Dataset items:
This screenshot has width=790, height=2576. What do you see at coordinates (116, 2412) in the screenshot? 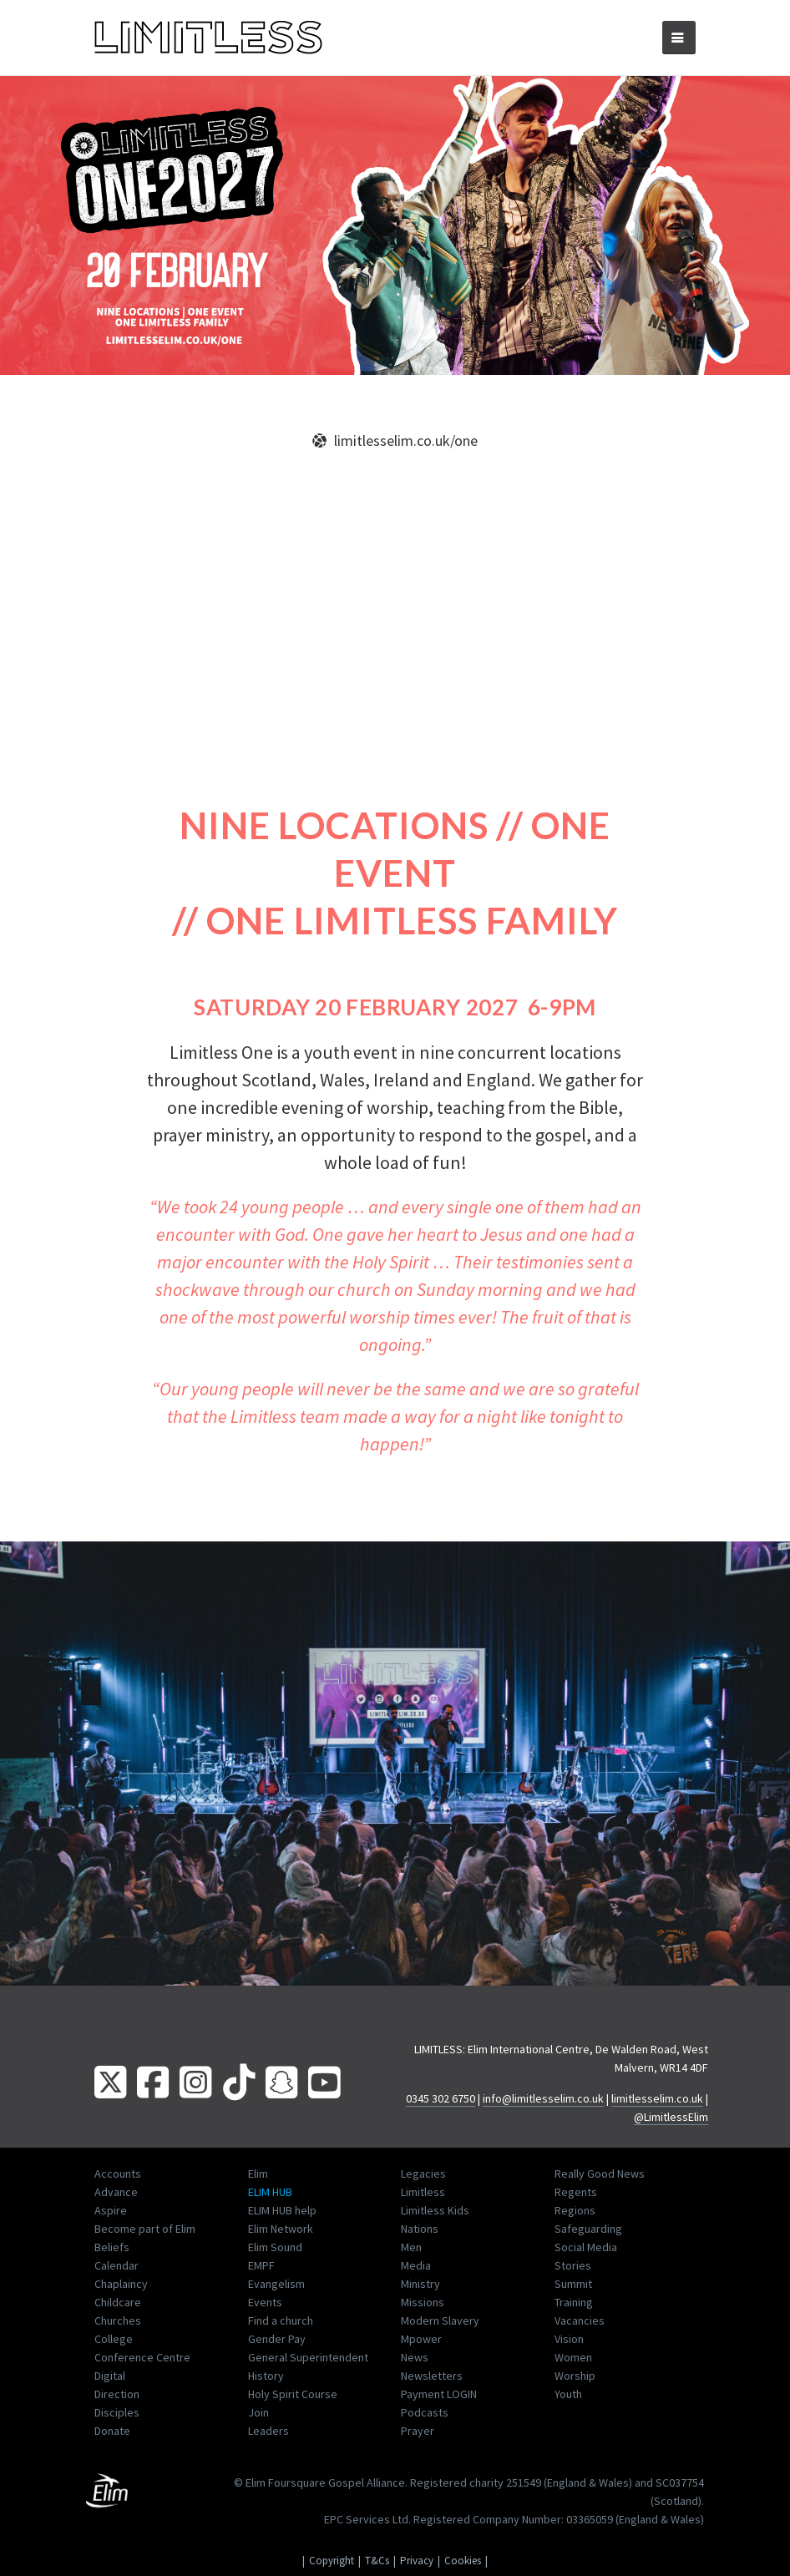
I see `Disciples` at bounding box center [116, 2412].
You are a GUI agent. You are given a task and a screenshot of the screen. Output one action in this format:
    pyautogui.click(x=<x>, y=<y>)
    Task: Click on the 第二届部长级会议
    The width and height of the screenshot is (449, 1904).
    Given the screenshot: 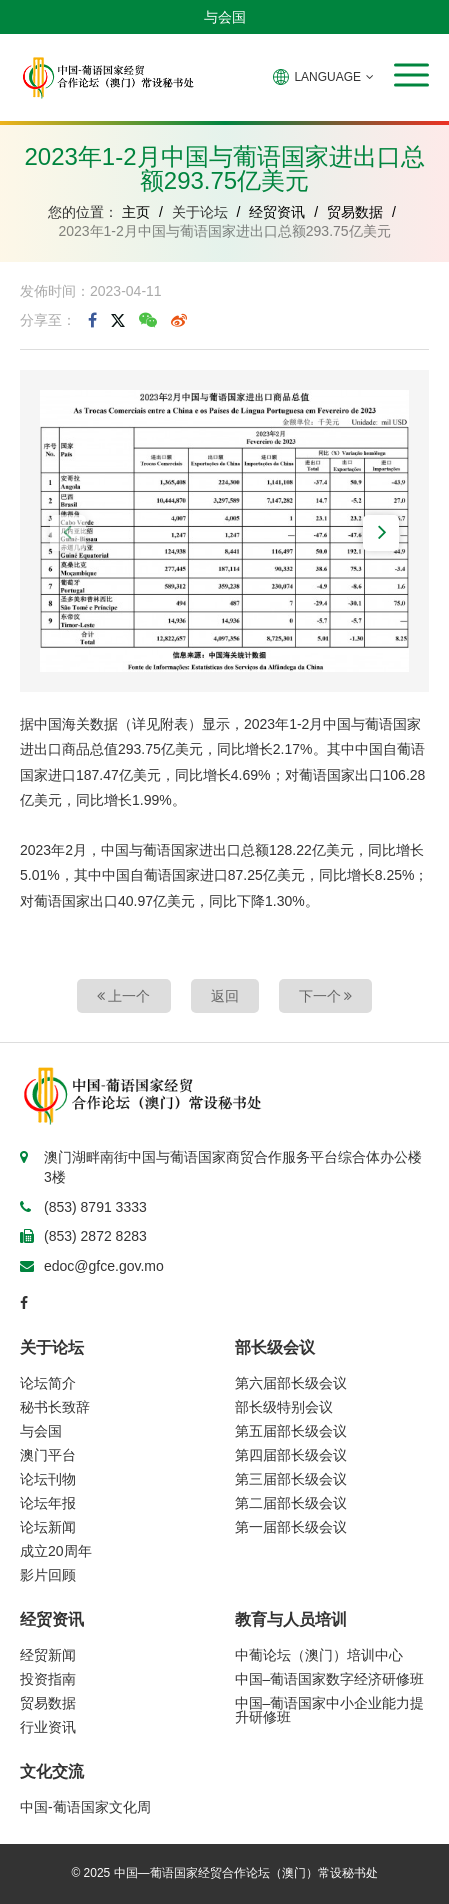 What is the action you would take?
    pyautogui.click(x=291, y=1503)
    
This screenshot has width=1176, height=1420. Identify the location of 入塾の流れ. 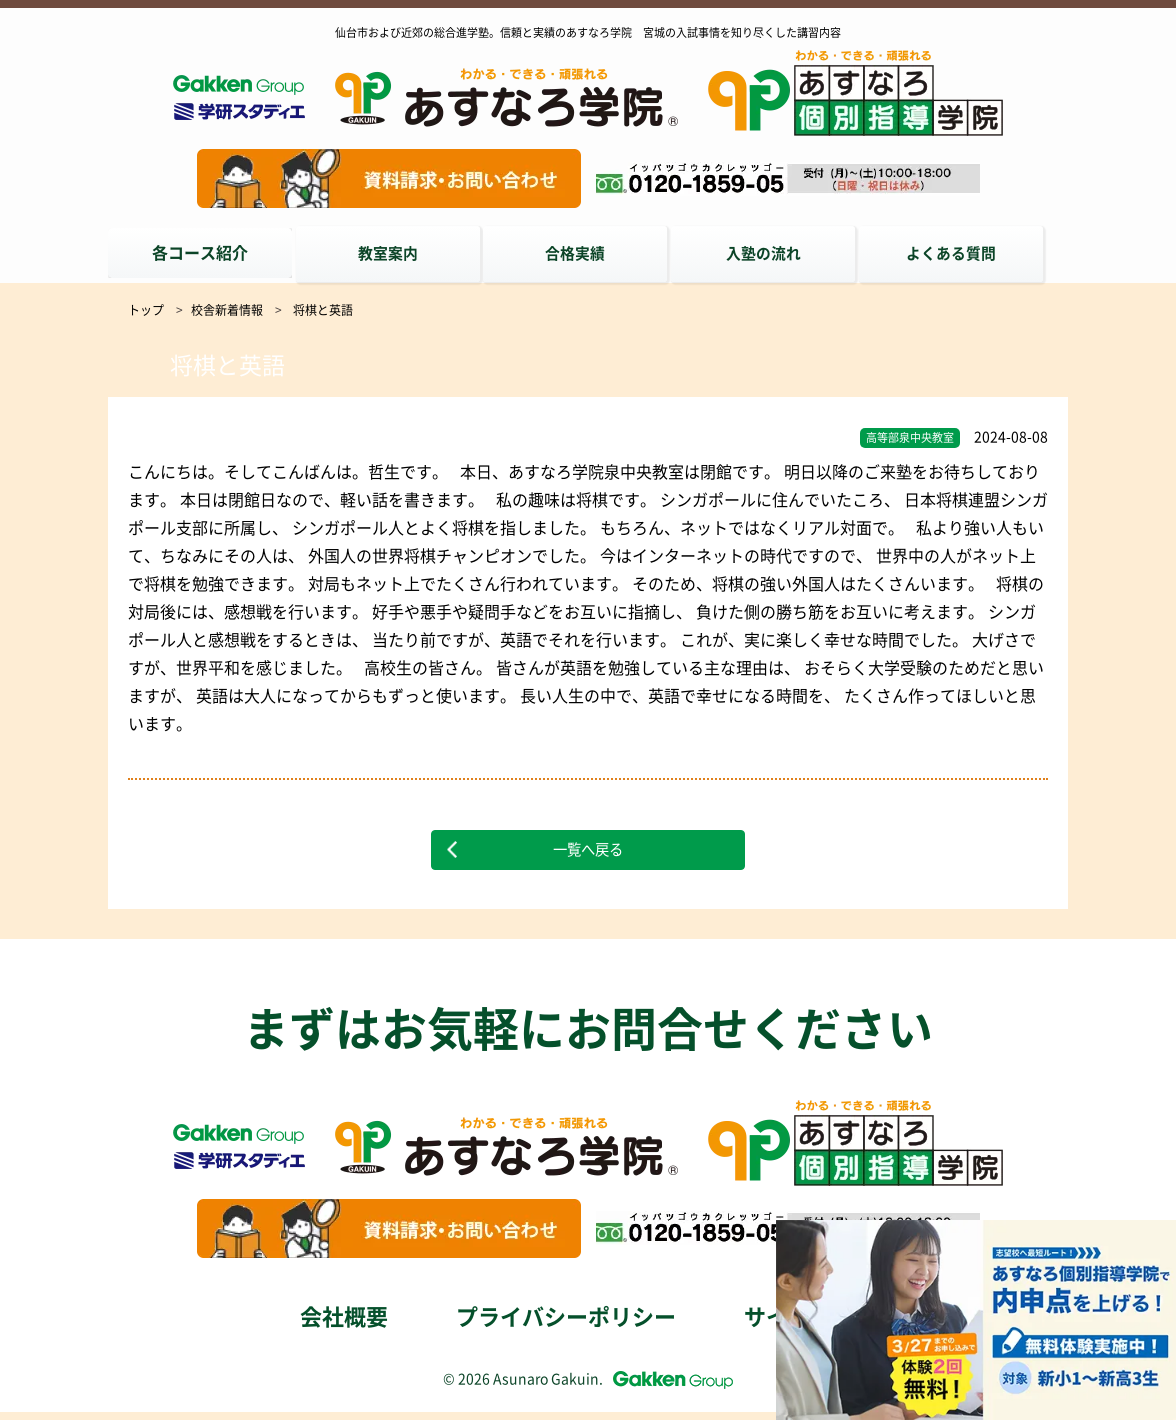
(776, 253).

→ **Problem description**: Once the line containing "This screenshot has width=1176, height=1420." is found, it and every line through the end of the records above should be output exactly, with no pictures.

→ **Finished exercise**:
This screenshot has width=1176, height=1420. Identify the location of 入塾の流れ. 
(776, 253).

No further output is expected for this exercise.